Guareschi dedica quel libro: «Ai soldati americani morti in Corea (nella guerra contro i comunisti, ndr), agli ultimi eroici difensori dell’Occidente assediato (…). E lo dedico ai soldati italiani morti combattendo in Russia e ai sessantatremila che, caduti prigionieri nelle mani dei russi, sono scomparsi negli orrendi Lager sovietici e di essi ancora s’ignora la sorte. Ad essi è dedicato, in particolare, il capitolo decimo intitolato: Tre fili di frumento. Questo mio racconto» aggiunge Guareschi «è dedicato anche ai trecento preti emiliani assassinati dai comunisti nei giorni sanguinosi della “liberazione”, e al defunto Papa Pio XII che fulminò la Scomunica contro il comunismo e i suoi complici.
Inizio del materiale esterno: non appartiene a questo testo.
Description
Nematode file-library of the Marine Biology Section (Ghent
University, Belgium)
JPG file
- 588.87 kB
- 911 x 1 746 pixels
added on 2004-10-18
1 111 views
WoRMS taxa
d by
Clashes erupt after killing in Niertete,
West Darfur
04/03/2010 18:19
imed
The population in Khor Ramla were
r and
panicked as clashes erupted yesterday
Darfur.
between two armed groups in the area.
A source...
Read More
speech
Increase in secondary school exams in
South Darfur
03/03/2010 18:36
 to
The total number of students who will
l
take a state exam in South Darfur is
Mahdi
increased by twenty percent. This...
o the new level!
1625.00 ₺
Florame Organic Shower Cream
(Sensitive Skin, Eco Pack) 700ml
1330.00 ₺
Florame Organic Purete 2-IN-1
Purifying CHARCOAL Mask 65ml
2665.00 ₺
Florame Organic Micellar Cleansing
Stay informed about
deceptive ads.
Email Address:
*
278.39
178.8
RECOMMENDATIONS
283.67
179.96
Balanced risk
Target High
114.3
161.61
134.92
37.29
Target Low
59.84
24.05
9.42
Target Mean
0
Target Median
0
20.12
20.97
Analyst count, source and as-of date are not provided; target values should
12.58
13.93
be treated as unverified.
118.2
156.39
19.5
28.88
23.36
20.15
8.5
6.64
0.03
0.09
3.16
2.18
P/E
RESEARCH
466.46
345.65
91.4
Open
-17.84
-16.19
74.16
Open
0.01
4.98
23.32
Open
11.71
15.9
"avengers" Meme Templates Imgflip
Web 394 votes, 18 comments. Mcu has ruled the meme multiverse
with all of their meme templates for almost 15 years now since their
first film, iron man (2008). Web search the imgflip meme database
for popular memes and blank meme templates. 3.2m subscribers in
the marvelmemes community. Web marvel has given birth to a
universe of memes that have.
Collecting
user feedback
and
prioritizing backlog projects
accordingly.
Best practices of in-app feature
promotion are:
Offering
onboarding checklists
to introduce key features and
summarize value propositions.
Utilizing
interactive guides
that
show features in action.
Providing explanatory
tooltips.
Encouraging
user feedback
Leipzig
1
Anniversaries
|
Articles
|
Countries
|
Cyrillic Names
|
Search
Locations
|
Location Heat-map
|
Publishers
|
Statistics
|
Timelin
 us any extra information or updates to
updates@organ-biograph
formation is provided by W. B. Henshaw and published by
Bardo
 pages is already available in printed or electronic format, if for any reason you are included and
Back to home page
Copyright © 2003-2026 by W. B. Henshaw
È dedicato altresì al Primate d’Ungheria, l’indomito Cardinale Mindszenty e all’eroica Chiesa Martire. A Essi è particolarmente dedicato il capitolo ottavo intitolato: Agente segreto di Cristo».
Siamo agli antipodi del bergoglismo. Anche dal punto di vista umano, don Camillo è l’opposto esatto di Bergoglio.
Da una parte c’è il prete italiano formato sul Catechismo di san Pio X che, in nome di Cristo, con audacia e generosa umanità, si oppone dal pulpito e in piazza al grande inganno del comunismo che ha strappato Dio dal cuore del popolo, sostituendolo con un’ideologia disumana.
Dall’altra c’è il gesuita furbo che in Sudamerica vive tranquillo sotto i colonnelli e poi, passata quella stagione, civetta con la Teologia della liberazione (versione argentina) e a Roma col mondo scalfariano annacquando il Vangelo e svendendo i «principi non negoziabili» per compiacere i nemici della Chiesa.
Guareschi era furibondo con i guasti del postconcilio e nell’ultimo libro - Don Camillo e i giovani d’oggi - racconta lo scontro di don Camillo con i preti progressisti come don Chichì, il cui nome - guarda caso - era proprio «Francesco».
Ecco la descrizione di Guareschi: «Il pretino progressista inviato dalla Curia a rimettere in carreggiata don Camillo, si chiamava don Francesco ma, per quella sua personcina asciutta e nervosa, per quel suo clergyman attillatino, per quel suo continuo agitarsi e scodinzolare, era stato ribattezzato dalla gente don Chichì. Un nomignolo che non significa niente di preciso, ma rende perfettamente l’idea. Don Chichì, demistificata esteriormente la chiesa, aveva sferrato la sua offensiva in profondità, con una serie di prediche che erano una continua, ardente denuncia della malvagità e delle colpe dei ricchi. Parecchia gente disertò la Messa».
Guareschi vedeva lontano. Infatti i disastri del postconcilio allontanarono tanta gente dalla Chiesa anche in Italia, ma soprattutto in Sudamerica dove i preti alla don Chichì e alla Bergoglio presero il sopravvento.
Lì, parlando più da (cattivi) sindacalisti che da sacerdoti di Cristo, da decenni hanno perso il popolo, con una drammatica emorragia di fedeli verso le sette o altre confessioni.
Forte di questo fallimento pastorale oggi Bergoglio ritiene di dare lezioni a una Chiesa come quella italiana che invece - grazie a Giovanni Paolo II e a Ratzinger - ha tenuto ed è tuttora una Chiesa di popolo.
È il famoso adagio: chi sa fa, chi non sa insegna.
Bergoglio, avendo già fallito in Argentina, vuole imporre a tutta la Chiesa la sua ricetta. Per arrivare al naufragio.